_WHAT YOU SHOULD DO_
When you copy the listing, skip the images and return each line verbatim.

_INFORMATION SUPPLIED_
══════
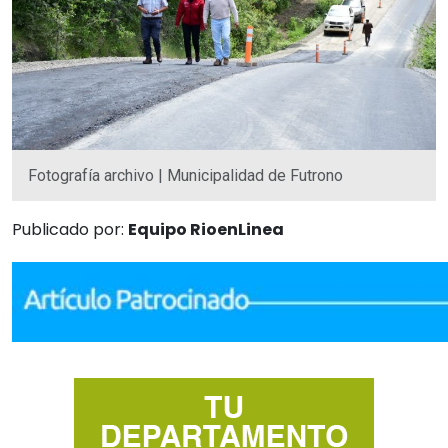
Fotografía archivo | Municipalidad de Futrono
Publicado por:
Equipo RioenLinea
══════
_FINISHED TASK_
Fotografía archivo | Municipalidad de Futrono
Publicado por:
Equipo RioenLinea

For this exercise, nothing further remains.